Celia Views & Reviews
by Celia Kyle

Celia Does Manhattan

Okay, admittedly, I haven't "done" anything. Mr. Kyle would undoubtedly be upset to find out that his wife has "done" Manhattan ala Debbie Does Dallas. To which I say: Yeah, those vows meant something to me, too. Darnit.

But, what are we housewives and shiny smut* writers to do for more fantasy fodder nowadays? Of course, there are numerous websites which offer a plentitude of pleasure-giving options, but what if we want something real. Now, I'm not talking about the videos which claim to be done by amateurs which are blatantly... not. No, I'm talking the real deal folks.

My job as unofficial official review chick is to hunt down that which will curl our toes and blow off our socks. Then, after having my toes curled and socks blown *ahem* I'll come back to tell ya'll all about my adventures.

First stop: Manhattan.

Now, having never visited Manhattan, I can't validate this blogger's claims. I know, the first thing an investigative reporter should do is validate my sources. Alas, the other witnesses supporting this man's claims is so vast that I can't help but take him, his words and purported deeds as the truth, the whole truth and nothing but the truth.

This man, this never-ending fucking machine who holds orgies and rocks the worlds of both women and men, is the topic of this month's View & Review.

Jefferson.

Say it with me, imagine screaming his name in ecstasy or pain, but damn you'd scream it... Jefferson.

Now, without going in to oodles of details which revolve around stuff other than sex and more about day to day life, let me just say that a major life change resulted in the birth of his blog.

One Life, Take Two can be found at www.onelifetaketwo.blogspot.com.

Now, on to the goodies. At first this was going to be an Ode to Jefferson bit of column with me spouting poetically about how much I love his blog. Instead, I've chosen to list the reasons I love his blog. Hah! I'm going intellectual on you, watch out!

1. The sexin'. Jefferson, unlike some most men, likes men. He likes men and women. Not only does he like men and women, he talks about, describes and shouts of his love of both sexes. He is not a man to mince words over his love of cake, cock and... pussy. (Cunt just didn't seem appropriate, regardless of the alliteration.)

2. The writing. Ooh! Write to me, baby! He often writes of details which many men overlook. While I don't know his profession, I believe it involves writing of some sort and it shows in the words he puts to screen. Excessive adjectives are shot down and edited out before the words ever leave his hard drive, leaving readers with an accurate and arousing story of his life. In short, if you're going to have an intimate encounter with a random man and have him write about it, Jefferson is your guy. He writes damned well about the damned sex. Damnit.

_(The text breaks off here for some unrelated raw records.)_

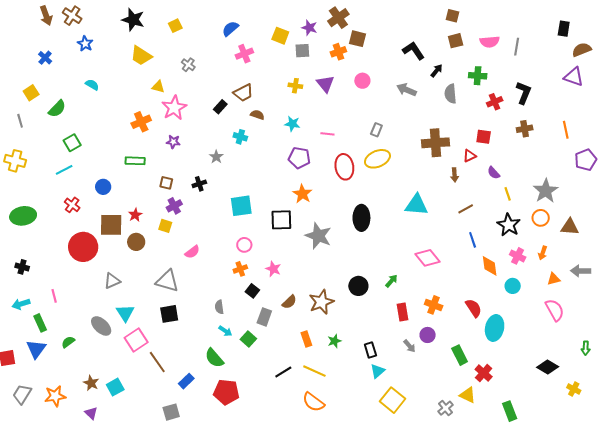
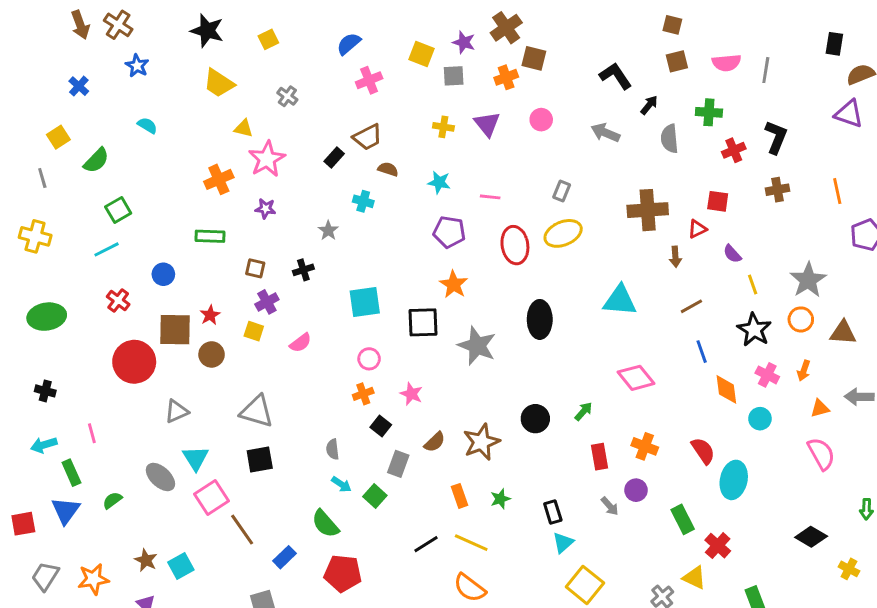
pink semicircle: (192, 252) -> (300, 343), moved

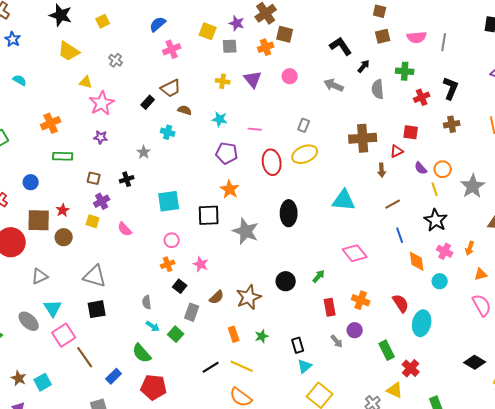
orange cross: (219, 179) -> (51, 123), moved
orange circle: (801, 319) -> (443, 169), moved
pink semicircle: (300, 343) -> (125, 229), turned 84

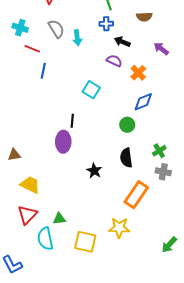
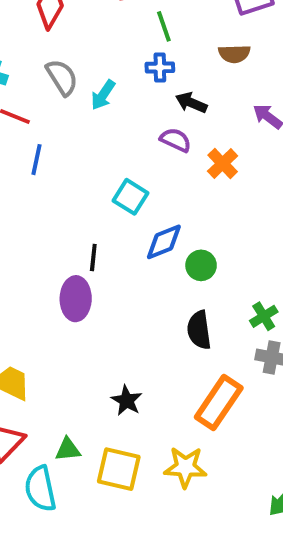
cyan arrow: (77, 38) -> (103, 95), turned 42
blue diamond: (143, 102) -> (164, 242), moved
black star: (94, 171) -> (127, 401), moved
yellow square: (85, 242) -> (119, 469), moved

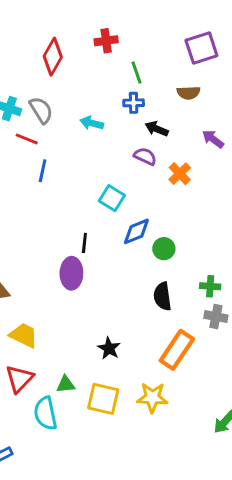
gray semicircle: (62, 77) -> (41, 110), moved
cyan arrow: (103, 95) -> (92, 123), turned 70
green cross: (264, 316) -> (210, 286), turned 36

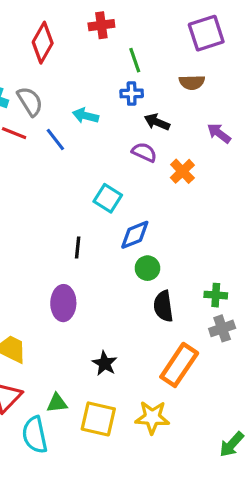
blue line: (43, 171) -> (55, 140), moved, turned -50
green circle: (164, 249) -> (147, 268), moved
purple ellipse: (71, 273) -> (63, 303), moved
gray cross: (216, 317) -> (222, 328), turned -30

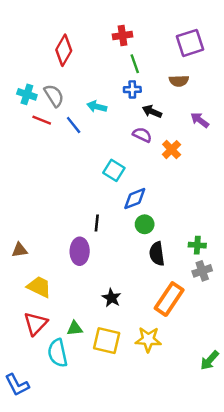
red cross: (101, 25) -> (123, 36), moved
black line: (78, 247) -> (97, 223), moved

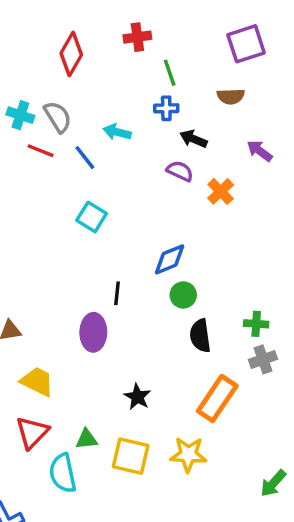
red cross: (123, 36) -> (137, 37), moved
cyan square: (114, 170) -> (92, 217), moved

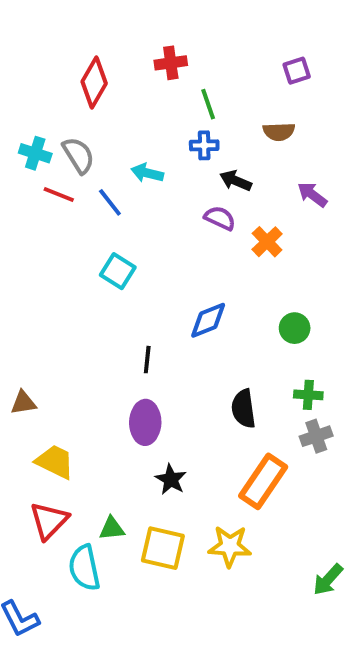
purple square: (246, 44) -> (297, 71), size x0.6
green circle: (183, 295) -> (295, 328), moved
purple ellipse: (93, 332) -> (145, 422), moved

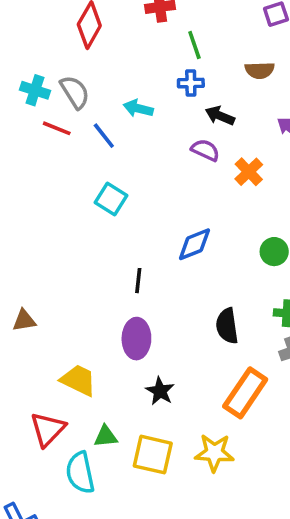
yellow trapezoid: (55, 462) -> (78, 380), moved

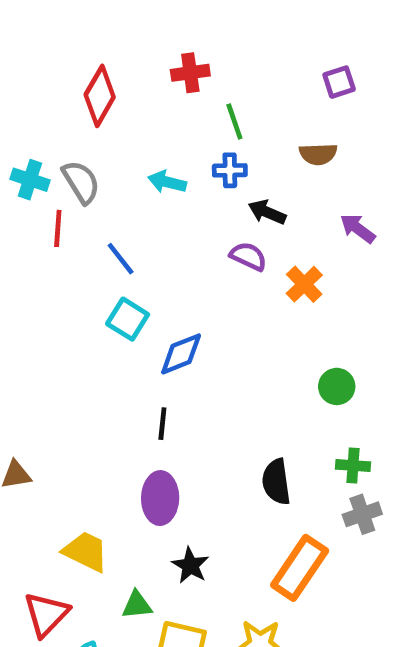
cyan arrow: (138, 108) -> (167, 182), moved
red line: (57, 128) -> (58, 228), turned 72
blue line: (104, 136) -> (121, 259), moved
blue diamond: (194, 244) -> (181, 354), moved
green triangle: (106, 436) -> (137, 605), moved

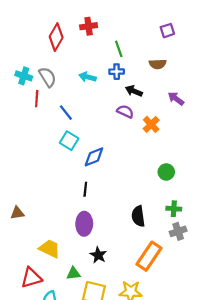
red cross: (190, 73) -> (89, 26), moved
red triangle: (46, 614) -> (31, 278), turned 30

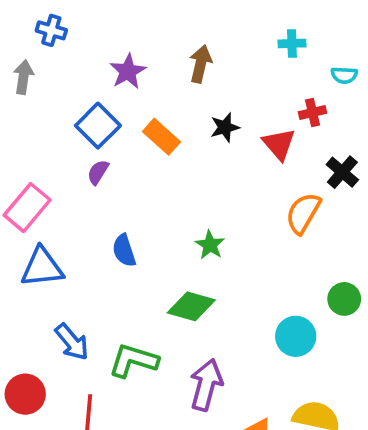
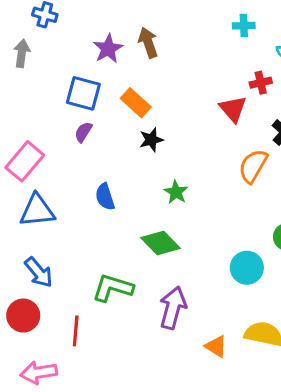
brown arrow: (201, 64) -> (148, 43), moved, turned -32
blue square: (98, 126) -> (83, 93), turned -30
black star: (225, 127) -> (151, 140), moved
green diamond: (191, 306) -> (160, 243), turned 30
blue arrow: (72, 342) -> (39, 272), moved

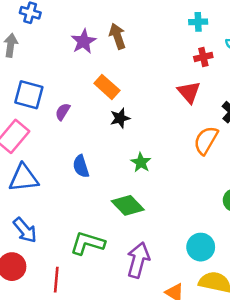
red cross: (261, 83) -> (203, 57), moved
blue square: (83, 93) -> (29, 95), moved
cyan circle: (247, 268) -> (201, 247), moved

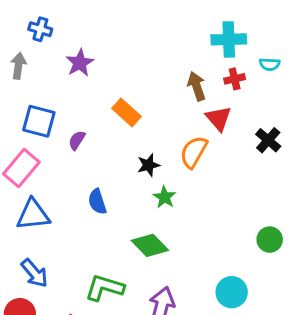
cyan cross: (198, 22) -> (229, 39), size x1.6
brown arrow: (117, 36) -> (197, 86), moved
purple star: (84, 41) -> (80, 63), moved
black star: (120, 118) -> (148, 165), moved
orange semicircle: (206, 140) -> (194, 152), moved

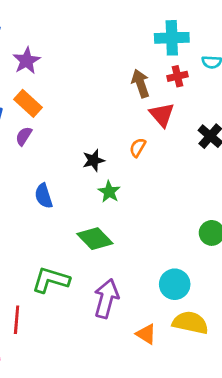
orange rectangle: (126, 112) -> (28, 103), moved
orange semicircle: (194, 152) -> (138, 148), size x0.6

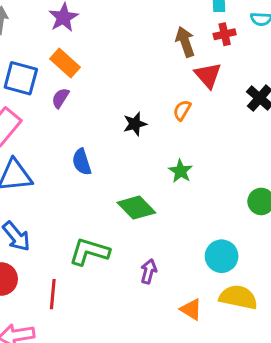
green star: (109, 192) -> (181, 171), moved
purple arrow: (106, 298) -> (149, 271), size x0.6

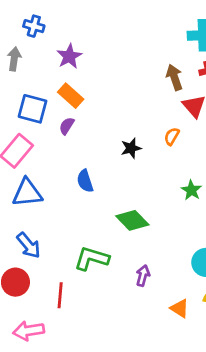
green star: (181, 171) -> (191, 190), moved

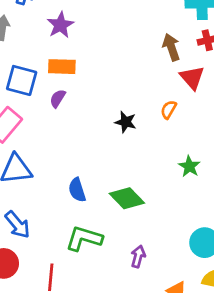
orange rectangle: (71, 96) -> (62, 67), turned -40
black star: (131, 148) -> (126, 122), turned 30
blue semicircle: (85, 181) -> (77, 190), moved

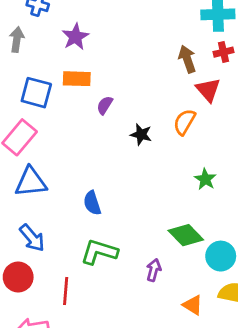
purple semicircle: (58, 98) -> (105, 105), moved
orange semicircle: (169, 110) -> (184, 122), size x1.4
green diamond: (127, 198) -> (186, 235), moved

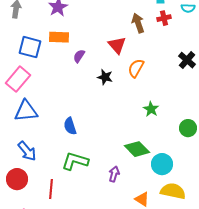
red triangle: (208, 90) -> (117, 45), moved

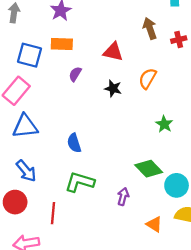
red cross: (164, 18) -> (179, 40), moved
red triangle: (117, 45) -> (113, 52), moved, turned -36
purple semicircle: (79, 56) -> (75, 74), moved

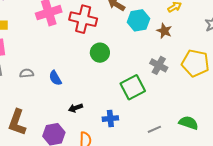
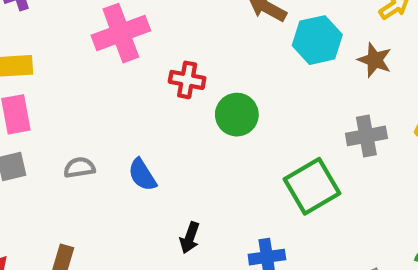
red cross: (83, 19) -> (187, 80), moved, size x0.6
gray cross: (159, 65) -> (366, 136), turned -36
black arrow: (75, 108) -> (190, 238), turned -48

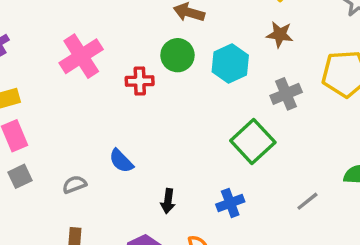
cyan hexagon: (317, 40) -> (230, 64), moved
green circle: (237, 115) -> (177, 55), moved
gray semicircle: (79, 168) -> (74, 184), moved

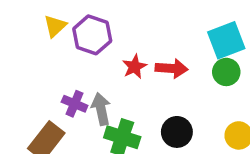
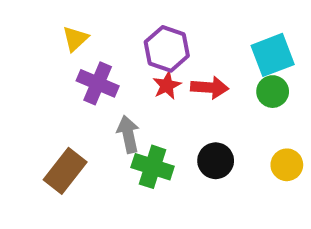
purple hexagon: (92, 35) -> (167, 49), moved
purple cross: (75, 104) -> (98, 83), moved, size x1.4

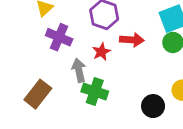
red star: (167, 85) -> (101, 52), moved
black circle: (216, 161) -> (153, 106), moved

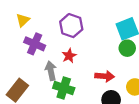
red arrow: (132, 40) -> (105, 76), moved

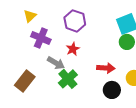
gray arrow: (51, 71) -> (56, 63), turned 132
green cross: (64, 88) -> (68, 79), turned 30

3. The web he weaves is intricate and vast. Okay, maybe not vast vast, but vast enough. Linked to his blog are many other blogs which *ta da!* feature him. Maybe not as a staring role, but the man does often play a role in the sex lives of others. From single ladies to married men, he's got them all online and telling of their encounters. I mean, if you were having the kind of sex he talks about, wouldn't you want to start a blog and tell people about it? Yeah, I thought so.

4. It's not all about sex. I know, you're screaming "What? That's what we're here for!" Believe me, take a little of the real life and absorb some of what occurs and you'll be glad for the occasional cute story of Lilly. Hearing about Jefferson's four children (and the evil ex), engage your heart (that beating thing, two feet above your fun bits) and make his entries all the more real. Realism has its place, folks, especially in erotica.

So, between the sex (with boys AND girls), the writing, the web and his real life, this man's blog packs a punch which is sure to trip just about anyone's trigger. Of course, it would help if you enjoy reading about orgies and taking a boy's anal cherry and housewives who drive down from Canada for a roll in sack. Just sayin'.

*Oh! And for those of you scratching your heads about what a "shiny smut" writer is. Why, it's me, of course. I give you all the smut you could ever desire with a happy ending. And, don't happy endings make you happy? Just like shiny things make me happy. Hence, shiny smut writer. See ya'll next month! Mwah!